*** Task material ***
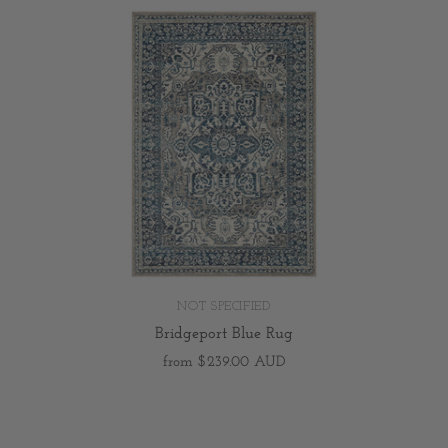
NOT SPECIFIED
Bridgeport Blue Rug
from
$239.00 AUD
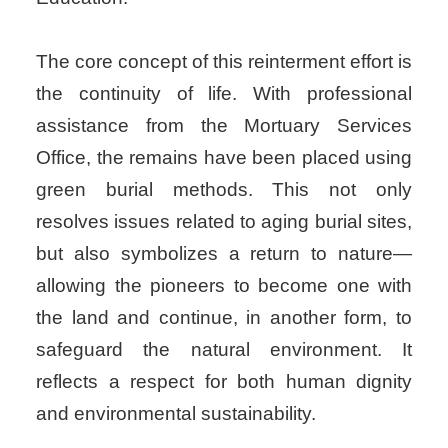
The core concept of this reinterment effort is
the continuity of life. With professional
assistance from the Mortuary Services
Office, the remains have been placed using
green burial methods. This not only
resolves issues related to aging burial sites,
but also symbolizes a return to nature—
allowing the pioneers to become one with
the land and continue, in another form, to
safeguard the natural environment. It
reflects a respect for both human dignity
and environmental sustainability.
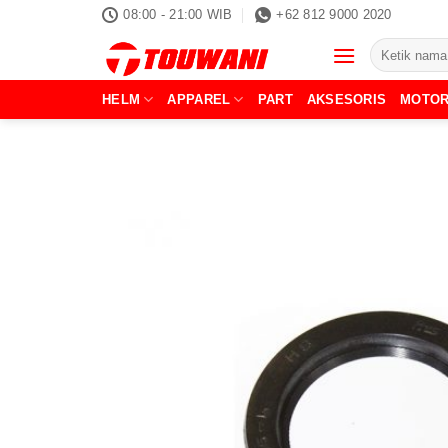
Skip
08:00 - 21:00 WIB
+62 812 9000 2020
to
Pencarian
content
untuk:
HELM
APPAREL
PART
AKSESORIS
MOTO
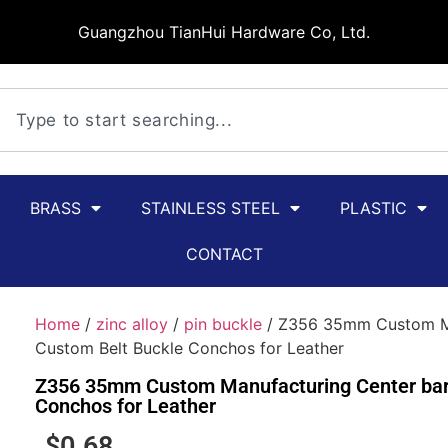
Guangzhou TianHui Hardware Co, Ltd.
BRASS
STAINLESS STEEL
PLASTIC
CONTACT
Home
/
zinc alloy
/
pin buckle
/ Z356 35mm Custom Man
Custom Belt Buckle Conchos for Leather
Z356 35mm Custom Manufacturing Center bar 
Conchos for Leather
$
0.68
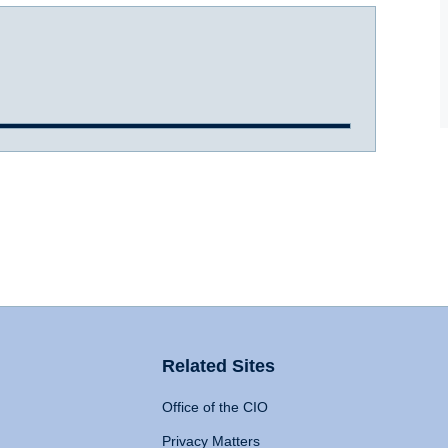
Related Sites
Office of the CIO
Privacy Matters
*** End of Task material ***
*** Task material ***
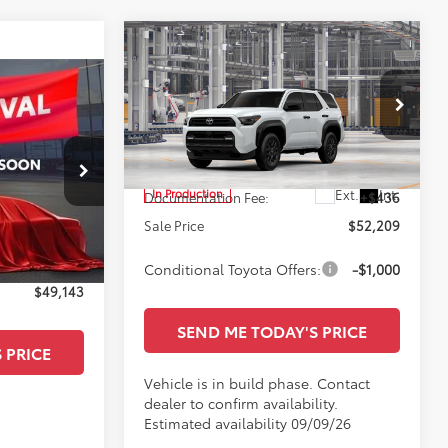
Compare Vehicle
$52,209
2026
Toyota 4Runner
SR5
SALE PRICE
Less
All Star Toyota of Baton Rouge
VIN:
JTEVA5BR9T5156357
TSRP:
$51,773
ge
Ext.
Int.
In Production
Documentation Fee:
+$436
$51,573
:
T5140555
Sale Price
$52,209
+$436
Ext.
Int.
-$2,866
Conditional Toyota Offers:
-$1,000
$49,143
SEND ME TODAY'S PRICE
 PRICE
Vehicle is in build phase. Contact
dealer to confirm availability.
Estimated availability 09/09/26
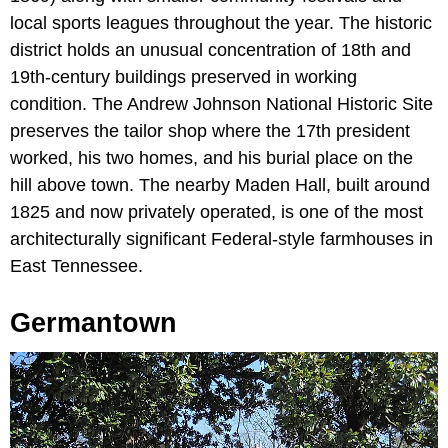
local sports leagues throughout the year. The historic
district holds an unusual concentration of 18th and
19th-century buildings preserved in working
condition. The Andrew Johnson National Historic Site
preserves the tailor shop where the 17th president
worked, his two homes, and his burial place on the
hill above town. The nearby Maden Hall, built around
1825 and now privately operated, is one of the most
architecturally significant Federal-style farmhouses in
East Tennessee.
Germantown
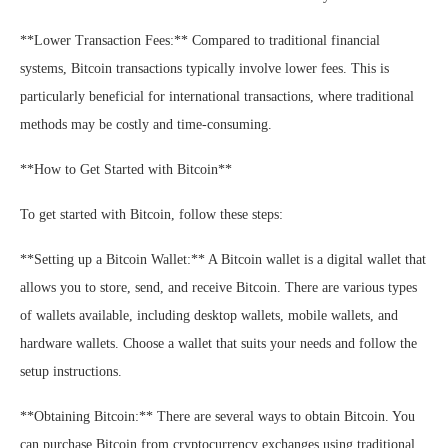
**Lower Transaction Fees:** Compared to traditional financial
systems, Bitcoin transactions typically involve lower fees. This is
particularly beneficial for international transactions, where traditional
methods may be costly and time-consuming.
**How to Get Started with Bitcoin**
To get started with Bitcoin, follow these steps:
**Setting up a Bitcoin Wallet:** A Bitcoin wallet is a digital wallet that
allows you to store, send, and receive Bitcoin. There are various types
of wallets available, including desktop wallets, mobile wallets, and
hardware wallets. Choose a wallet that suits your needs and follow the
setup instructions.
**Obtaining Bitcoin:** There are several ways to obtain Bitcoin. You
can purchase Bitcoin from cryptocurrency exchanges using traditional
*** End of Task material ***
What is being asked ▸
Pull out the lines above in which the word "where" appears.

Exercise response ▸
preserves the tailor shop where the 17th president
particularly beneficial for international transactions, where traditional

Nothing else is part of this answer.